We initially considered using Timewarrior for time tracking, as it is a lightweight, open-source, command-line tool that is easy to install on any Linux-based system. The appeal was its simplicity and scriptability, aligning with our values of using open, Unix-friendly tooling.

However, in practice, Timewarrior requires a start/stop workflow that has not aligned with how we actually work. The tool assumes real-time manual tracking, which quickly led to problems — including phantom 24-hour sessions, confusing logs, and excessive noise in version control when .data files were committed.

The best experience we’ve had with time blocking to date has been with Productive.io, which supports structured planning of major work areas. However, Productive is too feature-heavy for our current lightweight needs.

Decision

We will not adopt Timewarrior for ongoing use. We are rejecting it as our time tracking approach.

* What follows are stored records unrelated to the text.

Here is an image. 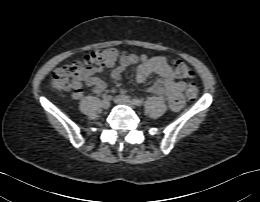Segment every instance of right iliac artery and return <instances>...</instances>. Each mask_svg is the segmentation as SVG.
<instances>
[{"mask_svg": "<svg viewBox=\"0 0 260 202\" xmlns=\"http://www.w3.org/2000/svg\"><path fill=\"white\" fill-rule=\"evenodd\" d=\"M103 98H104V99H110L111 97H110L109 95L104 94V95H103Z\"/></svg>", "mask_w": 260, "mask_h": 202, "instance_id": "obj_1", "label": "right iliac artery"}]
</instances>
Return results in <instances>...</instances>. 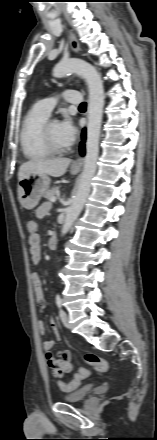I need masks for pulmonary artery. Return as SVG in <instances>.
<instances>
[{
    "mask_svg": "<svg viewBox=\"0 0 157 440\" xmlns=\"http://www.w3.org/2000/svg\"><path fill=\"white\" fill-rule=\"evenodd\" d=\"M65 101L72 104H78L81 102L82 96L80 92L74 90H66L62 93ZM58 98L56 96H51L44 98L36 103V107L46 115H50L52 110L57 104Z\"/></svg>",
    "mask_w": 157,
    "mask_h": 440,
    "instance_id": "obj_1",
    "label": "pulmonary artery"
}]
</instances>
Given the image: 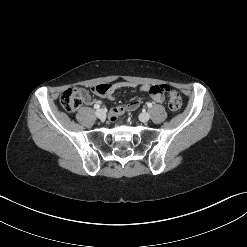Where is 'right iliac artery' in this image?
<instances>
[{
	"label": "right iliac artery",
	"instance_id": "82829eb1",
	"mask_svg": "<svg viewBox=\"0 0 247 247\" xmlns=\"http://www.w3.org/2000/svg\"><path fill=\"white\" fill-rule=\"evenodd\" d=\"M94 108H95V109H99V108H100V105H99V104H95V105H94Z\"/></svg>",
	"mask_w": 247,
	"mask_h": 247
}]
</instances>
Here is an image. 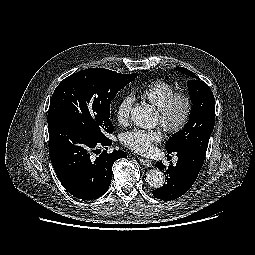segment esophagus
I'll return each instance as SVG.
<instances>
[{
	"mask_svg": "<svg viewBox=\"0 0 255 255\" xmlns=\"http://www.w3.org/2000/svg\"><path fill=\"white\" fill-rule=\"evenodd\" d=\"M140 163L146 167H152V162L148 159L140 158Z\"/></svg>",
	"mask_w": 255,
	"mask_h": 255,
	"instance_id": "34e87169",
	"label": "esophagus"
}]
</instances>
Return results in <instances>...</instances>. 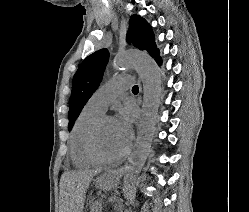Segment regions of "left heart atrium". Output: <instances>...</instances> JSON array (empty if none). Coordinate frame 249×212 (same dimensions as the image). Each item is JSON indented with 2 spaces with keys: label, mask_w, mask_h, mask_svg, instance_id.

Instead, we will use a simple Markdown-based approach to track and summarize work. This will likely involve maintaining a time-log/ directory or embedding summaries into weekly GitLab issues or merge requests.

We may revisit structured tools later, but at this stage a plain-text, git-friendly solution is sufficient.

Time tracking to date has been stored in a private internal repository named outcome-engineering, which also contains partner-specific notes and work logs. This repository is private for confidentiality reasons, not due to any strategic or technical necessity.

I don't yet have enough collaboration or oversight from others to confidently assess whether this is a good long-term practice particularly when it comes to how and where to keep relationship management records and time-keeping logs.

Consequences

  • Simpler, low-friction time tracking aligned with our actual workflows.
  • Loss of detailed, timer-based granularity in favor of weekly summaries or time-blocked planning.
  • Easier to audit and version as part of project documentation.
  • Avoids the maintenance burden and user friction introduced by Timewarrior's workflow.